Je poursuis la reprise sous WP des actes que j’avais publiés avant 2008 sous Dotclear :
La semaine dernière, j’ai, comme vous sans doute, découvert les fortifications de toute la Saintonge, comme on ne les voit jamais du sol.
L’été j’aime regarder la Carte aux Trésor, pour les vues splendides qu’elle donne de la France depuis l’hélicoptère. En particulier, Brouage était non seulement merveilleuse vue du ciel, mais passionnante sur le plan historique. Allez voir leur site officiel, il va vous donner envie d’y aller.
Pour tous les hommes en garnison, que ce soit à Brouage ou ailleurs, les affaires concernant leur famille et leurs biens fonciers, étaient un casse-tête dont nous n’avons pas idée, habitués que nous sommes aux échanges monétaires planétaires instantanés (sauf quand je fais un virement ou par miracle j’ai droit à 48 h de délai, durant lesquelles je ne sais où est passé mon argent planétaire…). Bref, autrefois, pas de banques, pas d’informatique, uniquement des notaires rédigeant scrupuleusement les obligations, les ventes, les échanges… encore faut-il se trouver sur place, et nous avons vu des derniers jours nos Angevins se déplacer en Anjou, parfois de plus de 70 km pour une vente. Pour ceux qui étaient en garnison au loin, cela était certes possible, mais au prix de diffultés considérables.

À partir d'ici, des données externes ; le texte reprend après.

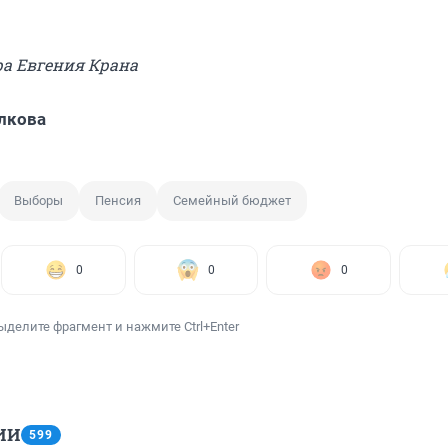
ра Евгения Крана
лкова
Выборы
Пенсия
Семейный бюджет
0
0
0
ыделите фрагмент и нажмите Ctrl+Enter
ИИ
599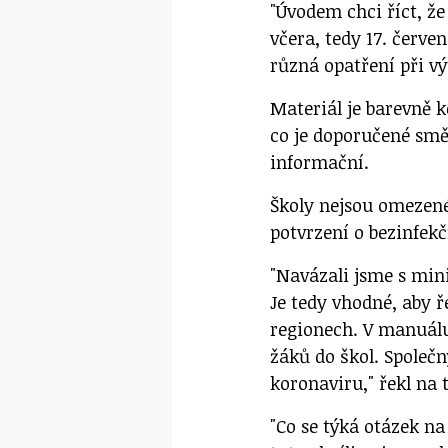
"Úvodem chci říct, že
včera, tedy 17. červen
různá opatření při vý
Materiál je barevně k
co je doporučené smě
informační.
Školy nejsou omezené
potvrzení o bezinfekč
"Navázali jsme s min
Je tedy vhodné, aby ře
regionech. V manuálu
žáků do škol. Společ
koronaviru," řekl na 
"Co se týká otázek na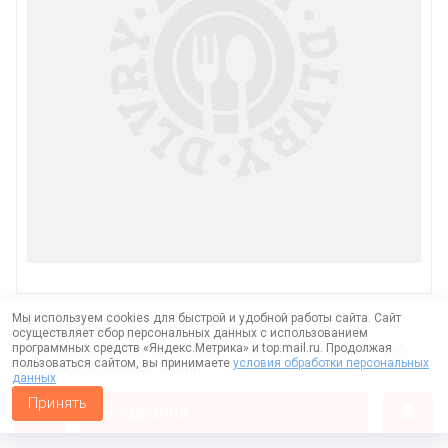
Мы используем cookies для быстрой и удобной работы сайта. Сайт
Зеленая 1
осуществляет сбор персональных данных с использованием
программных средств «Яндекс.Метрика» и top.mail.ru. Продолжая
Минимальная сумма заказа от 1000 руб. доставка 49 руб
пользоваться сайтом, вы принимаете
условия обработки персональных
Время доставки 50-80мин
данных
Принять
корзина
Розовая 1
Минимальная сумма заказа от 1500 руб. доставка 79руб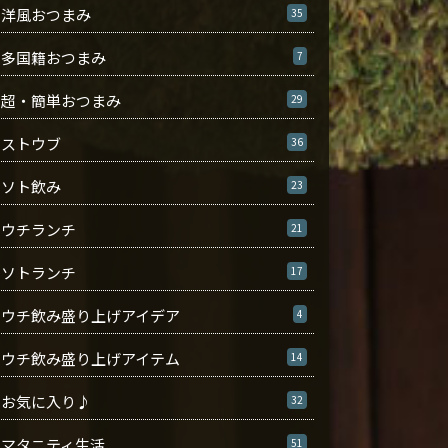
洋風おつまみ
35
多国籍おつまみ
7
超・簡単おつまみ
29
ストウブ
36
ソト飲み
23
ウチランチ
21
ソトランチ
17
ウチ飲み盛り上げアイデア
4
ウチ飲み盛り上げアイテム
14
お気に入り♪
32
マタニティ生活
51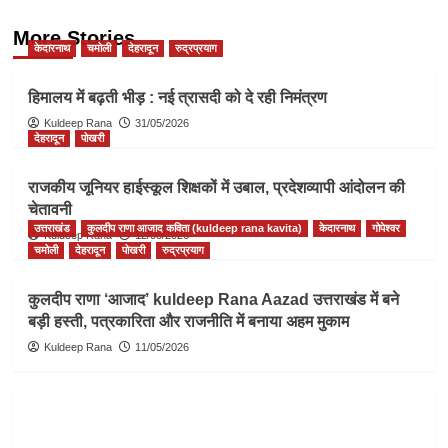
More Stories
केदारनाथ
चमोली
देहरादून
रुद्रप्रयाग
हिमालय में बढ़ती भीड़ : नई त्रासदी को दे रही निमंत्रण
Kuldeep Rana
31/05/2026
देहरादून
पोखरी
राजकीय जूनियर हाईस्कूल शिक्षकों में उबाल, प्रदेशव्यापी आंदोलन की
चेतावनी
उत्तराखंड
कुलदीप राणा आजाद कविता (kuldeep rana kavita)
केदारनाथ
गोपेश्वर
Kuldeep Rana
12/05/2026
चमोली
देहरादून
पोखरी
रुद्रप्रयाग
कुलदीप राणा ‘आजाद’ kuldeep Rana Aazad उत्तराखंड में बने
बड़ी हस्ती, पत्रकारिता और राजनीति में बनाया अहम मुकाम
Kuldeep Rana
11/05/2026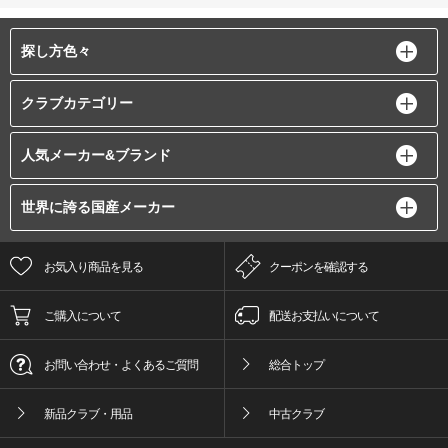
探し方色々
クラブカテゴリー
人気メーカー&ブランド
世界に誇る国産メーカー
お気入り商品を見る
クーポンを確認する
ご購入について
配送お支払いについて
お問い合わせ・よくあるご質問
総合トップ
新品クラブ・用品
中古クラブ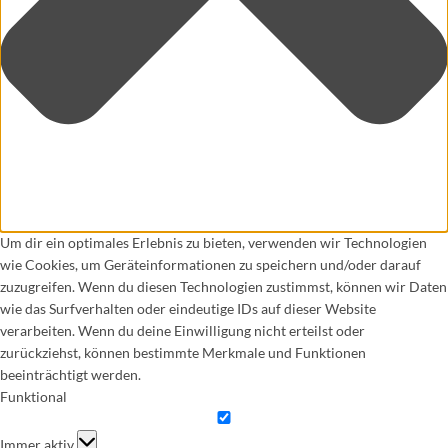
Um dir ein optimales Erlebnis zu bieten, verwenden wir Technologien
wie Cookies, um Geräteinformationen zu speichern und/oder darauf
zuzugreifen. Wenn du diesen Technologien zustimmst, können wir Daten
wie das Surfverhalten oder eindeutige IDs auf dieser Website
verarbeiten. Wenn du deine Einwilligung nicht erteilst oder
zurückziehst, können bestimmte Merkmale und Funktionen
beeinträchtigt werden.
Funktional
Funktional
Immer aktiv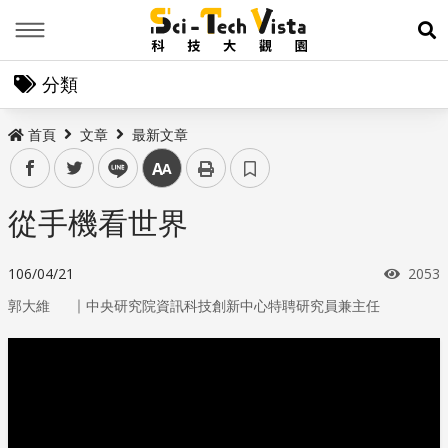
Menu
展
分類
首頁
文章
最新文章
facebook
twitter
line
中
從手機看世界
瀏覽
106/04/21
2053
｜
郭大維
中央研究院資訊科技創新中心特聘研究員兼主任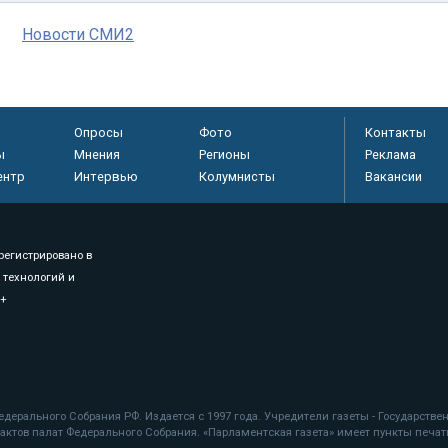
Новости СМИ2
Опросы
Фото
Контакты
ы
Мнения
Регионы
Реклама
ентр
Интервью
Колумнисты
Вакансии
регистрировано в
 технологий и
8+
.
дерального Собрания РФ. Издается с 1997 года. Учредители газеты - Государств
ктов палат Федерального Собрания. «Парламентская газета» имеет пункты печати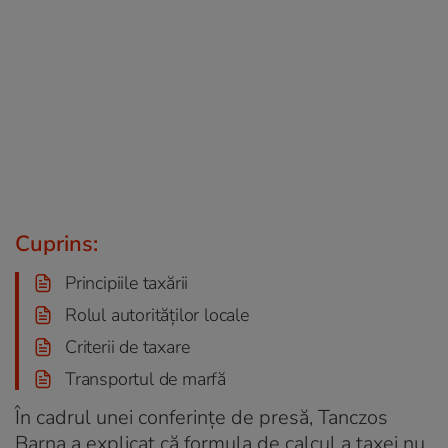
Cuprins:
Principiile taxării
Rolul autorităților locale
Criterii de taxare
Transportul de marfă
În cadrul unei conferințe de presă, Tanczos
Barna a explicat că formula de calcul a taxei nu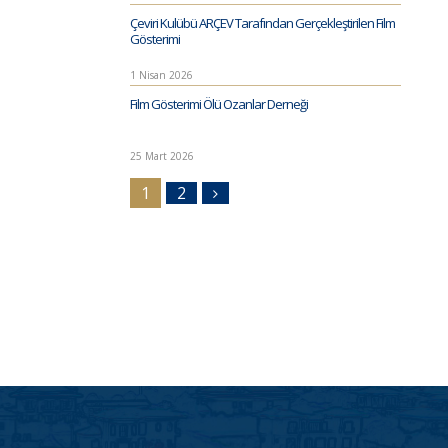
Çeviri Kulübü ARÇEV Tarafından Gerçekleştirilen Film
Gösterimi
1 Nisan 2026
Film Gösterimi Ölü Ozanlar Derneği
25 Mart 2026
1
2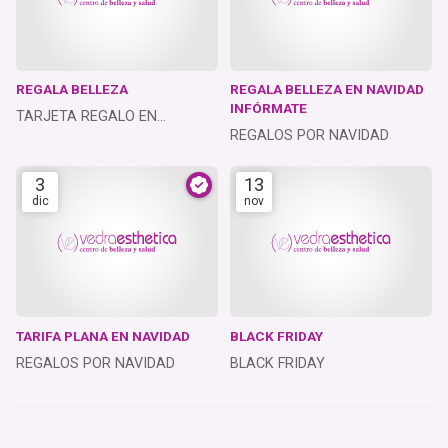
REGALA BELLEZA
REGALA BELLEZA EN NAVIDAD
INFÓRMATE
TARJETA REGALO EN
REGALOS POR NAVIDAD
NAVIDAD
3
13
dic
nov
TARIFA PLANA EN NAVIDAD
BLACK FRIDAY
REGALOS POR NAVIDAD
BLACK FRIDAY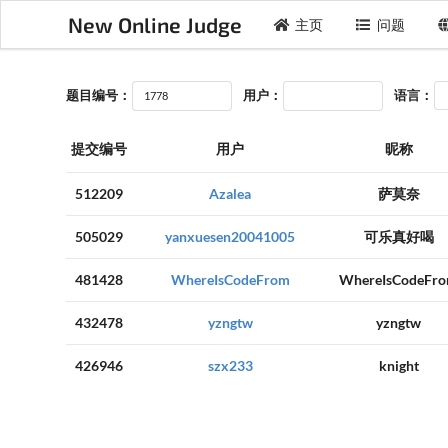
New Online Judge
主页
问题
题目编号：
用户：
语言：
提交编号
用户
昵称
512209
Azalea
萨莫奈
505029
yanxuesen20041005
可乐真好喝
481428
WhereIsCodeFrom
WhereIsCodeFr
432478
yzngtw
yzngtw
426946
szx233
knight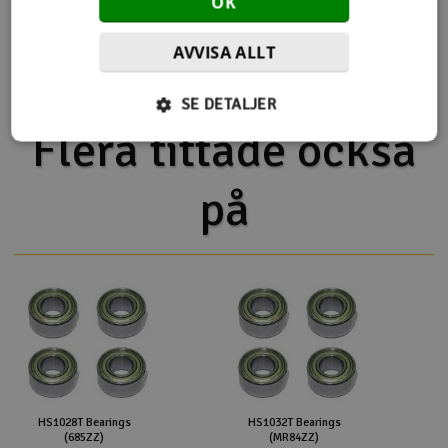
OK
HS1218-01 Main Gear
Del av PartFinder
Align T-Rex 450LP :: Komplett
AVVISA ALLT
Helipakke
SE DETALJER
Flera tittade också
på
HS1028T Bearings
HS1032T Bearings
(685ZZ)
(MR84ZZ)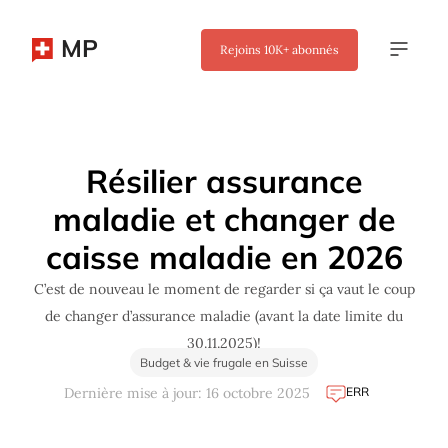
MP
Rejoins
10K+
abonnés
✖
Résilier assurance
maladie et changer de
caisse maladie en 2026
C’est de nouveau le moment de regarder si ça vaut le coup
de changer d’assurance maladie (avant la date limite du
30.11.2025)!
Budget & vie frugale en Suisse
ERR
Dernière mise à jour: 16 octobre 2025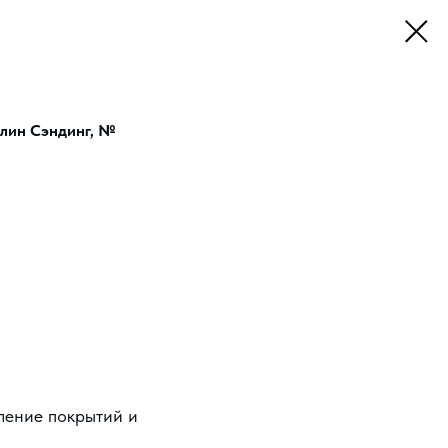
Клин Сэндинг, №
ление покрытий и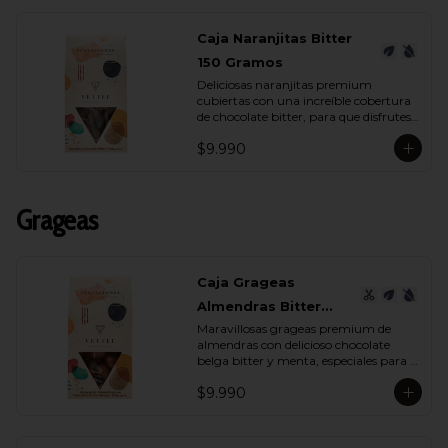
Caja Naranjitas Bitter
150 Gramos
Deliciosas naranjitas premium 
cubiertas con una increíble cobertura 
de chocolate bitter, para que disfrutes 
y deleites a quien tu quieras con su 
$9.990
espectacular sabor.
Grageas
Caja Grageas
Almendras Bitter
Maravillosas grageas premium de 
Menta 150 Gramos
almendras con delicioso chocolate 
belga bitter y menta, especiales para 
regalar y disfrutar con quienes más 
$9.990
quieres.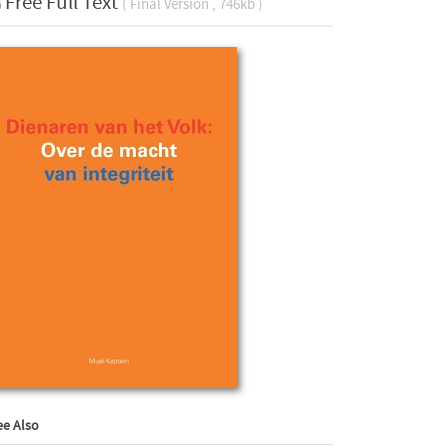
Free Full Text
( Final Version , 746kb )
ee Also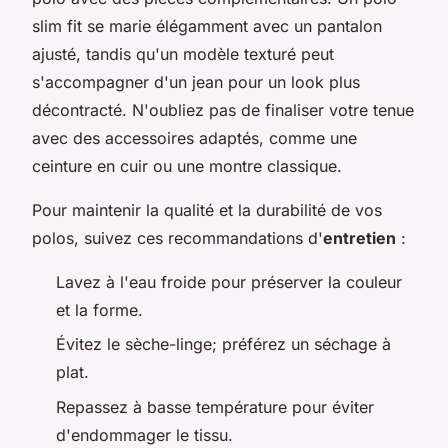
slim fit se marie élégamment avec un pantalon
ajusté, tandis qu'un modèle texturé peut
s'accompagner d'un jean pour un look plus
décontracté. N'oubliez pas de finaliser votre tenue
avec des accessoires adaptés, comme une
ceinture en cuir ou une montre classique.
Pour maintenir la qualité et la durabilité de vos
polos, suivez ces recommandations d'
entretien
:
Lavez à l'eau froide pour préserver la couleur
et la forme.
Évitez le sèche-linge; préférez un séchage à
plat.
Repassez à basse température pour éviter
d'endommager le tissu.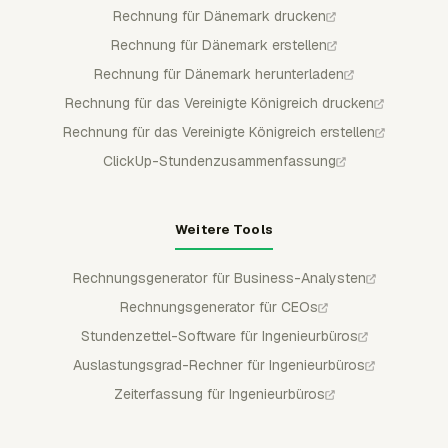
Rechnung für Dänemark drucken
Rechnung für Dänemark erstellen
Rechnung für Dänemark herunterladen
Rechnung für das Vereinigte Königreich drucken
Rechnung für das Vereinigte Königreich erstellen
ClickUp-Stundenzusammenfassung
Weitere Tools
Rechnungsgenerator für Business-Analysten
Rechnungsgenerator für CEOs
Stundenzettel-Software für Ingenieurbüros
Auslastungsgrad-Rechner für Ingenieurbüros
Zeiterfassung für Ingenieurbüros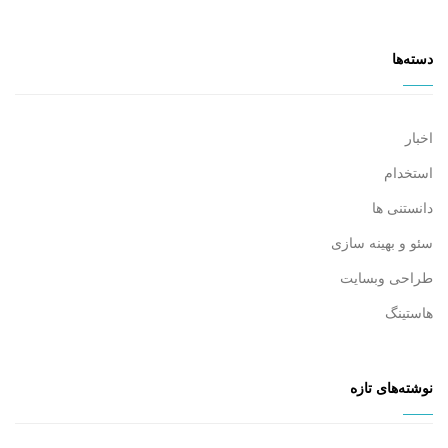
دسته‌ها
اخبار
استخدام
دانستنی ها
سئو و بهینه سازی
طراحی وبسایت
هاستینگ
نوشته‌های تازه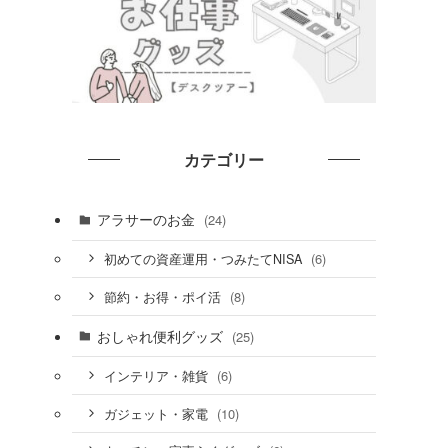
カテゴリー
アラサーのお金
(24)
(6)
初めての資産運用・つみたてNISA
(8)
節約・お得・ポイ活
おしゃれ便利グッズ
(25)
て
(6)
インテリア・雑貨
(10)
ガジェット・家電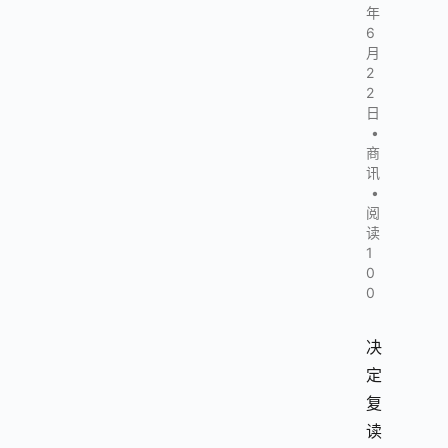
年
6
月
2
2
日
•
商
讯
•
阅
读
1
0
0
决
定
复
读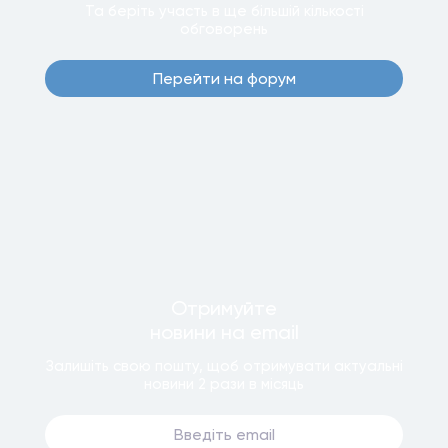
Та беріть участь в ще бiльшiй кiлькостi
обговорень
Перейти на форум
Отримуйте
новини
на email
Залишiть свою пошту, щоб отримувати актуальнi
новини
2 рази
в мiсяць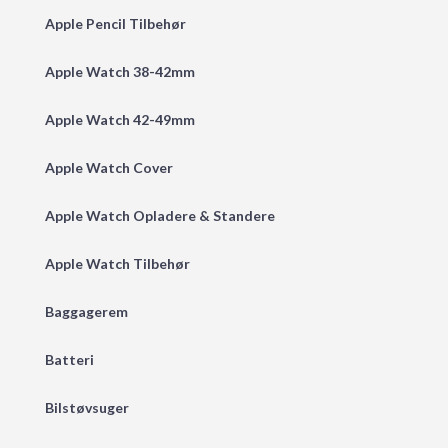
Apple Pencil Tilbehør
Apple Watch 38-42mm
Apple Watch 42-49mm
Apple Watch Cover
Apple Watch Opladere & Standere
Apple Watch Tilbehør
Baggagerem
Batteri
Bilstøvsuger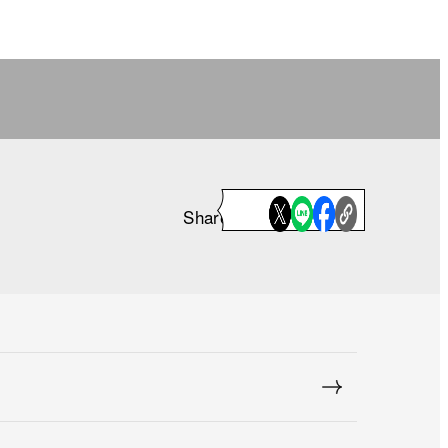
Share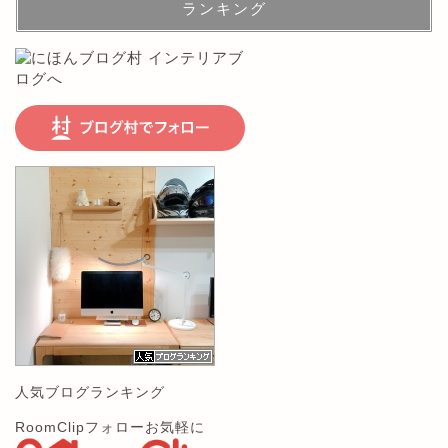
ランキング
人気ブログランキング
RoomClipフォローお気軽に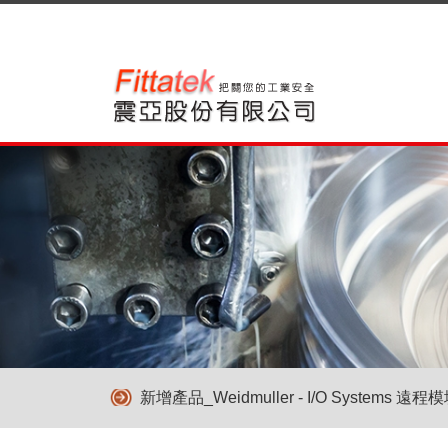
新增產品_Weidmuller - I/O Systems 遠程
新增產品_Weidmuller - I/O Systems 遠程
新增產品_Weidmuller - I/O Systems 遠程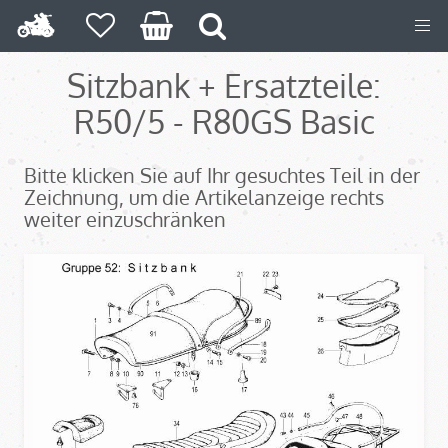
Sitzbank + Ersatzteile:
R50/5 - R80GS Basic
Bitte klicken Sie auf Ihr gesuchtes Teil in der
Zeichnung, um die Artikelanzeige rechts
weiter einzuschränken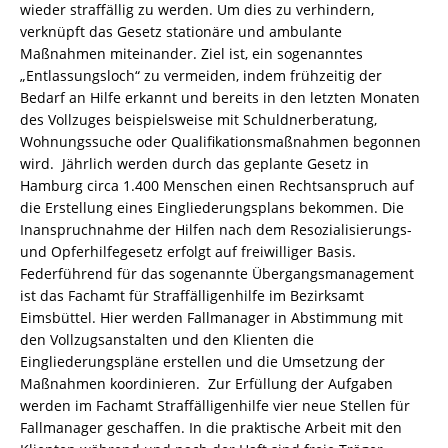
wieder straffällig zu werden. Um dies zu verhindern,
verknüpft das Gesetz stationäre und ambulante
Maßnahmen miteinander. Ziel ist, ein sogenanntes
„Entlassungsloch“ zu vermeiden, indem frühzeitig der
Bedarf an Hilfe erkannt und bereits in den letzten Monaten
des Vollzuges beispielsweise mit Schuldnerberatung,
Wohnungssuche oder Qualifikationsmaßnahmen begonnen
wird. Jährlich werden durch das geplante Gesetz in
Hamburg circa 1.400 Menschen einen Rechtsanspruch auf
die Erstellung eines Eingliederungsplans bekommen. Die
Inanspruchnahme der Hilfen nach dem Resozialisierungs-
und Opferhilfegesetz erfolgt auf freiwilliger Basis.
Federführend für das sogenannte Übergangsmanagement
ist das Fachamt für Straffälligenhilfe im Bezirksamt
Eimsbüttel. Hier werden Fallmanager in Abstimmung mit
den Vollzugsanstalten und den Klienten die
Eingliederungspläne erstellen und die Umsetzung der
Maßnahmen koordinieren. Zur Erfüllung der Aufgaben
werden im Fachamt Straffälligenhilfe vier neue Stellen für
Fallmanager geschaffen. In die praktische Arbeit mit den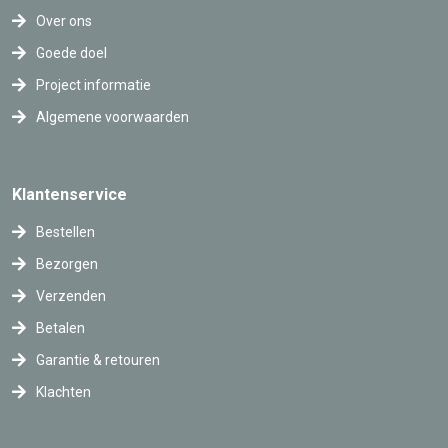
Over ons
Goede doel
Project informatie
Algemene voorwaarden
Klantenservice
Bestellen
Bezorgen
Verzenden
Betalen
Garantie & retouren
Klachten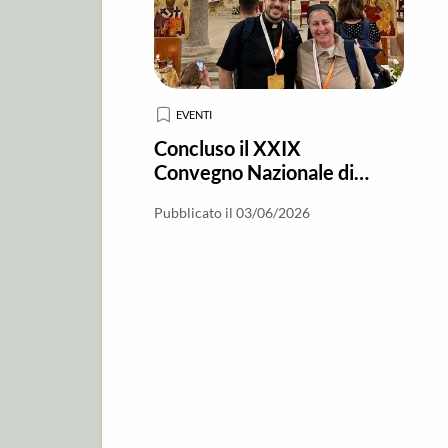
EVENTI
Concluso il XXIX
Convegno Nazionale di
Pastorale Giovanile a
Pubblicato il 03/06/2026
Brindisi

L’acte qui suit, illustre la difficulté : il met en jeu une part d’indivis sur 2 métairies situées à la Prévière (49), mais l’acquéreur est le second époux d’une dame qui a des parts, et dont on n’a pas encore l’autorisation, ce qui signifie au passage que les dames ne vivent pas dans la garnison… La somme ne peut voyager, même avec des pistolets d’arçon le cavalier n’est pas en sureté avec une somme importante, et il faut donc trouver des astuces pas possible de transfert d’argents sur d’autres contrats. Ici, on doit même à cet effet, faire intervenir un autre notaire d’Angers, Gouyn, qui prend toutes les précautions possibles, et elles sont nombreuses. On peut, après lecture, s’imaginer le nombre de cavaliers qui ont par la suite acheminés les contrats en question, enfin, ils ont sans doute utilisée la messagerie (ancienne poste aux chevaux de l’ouest).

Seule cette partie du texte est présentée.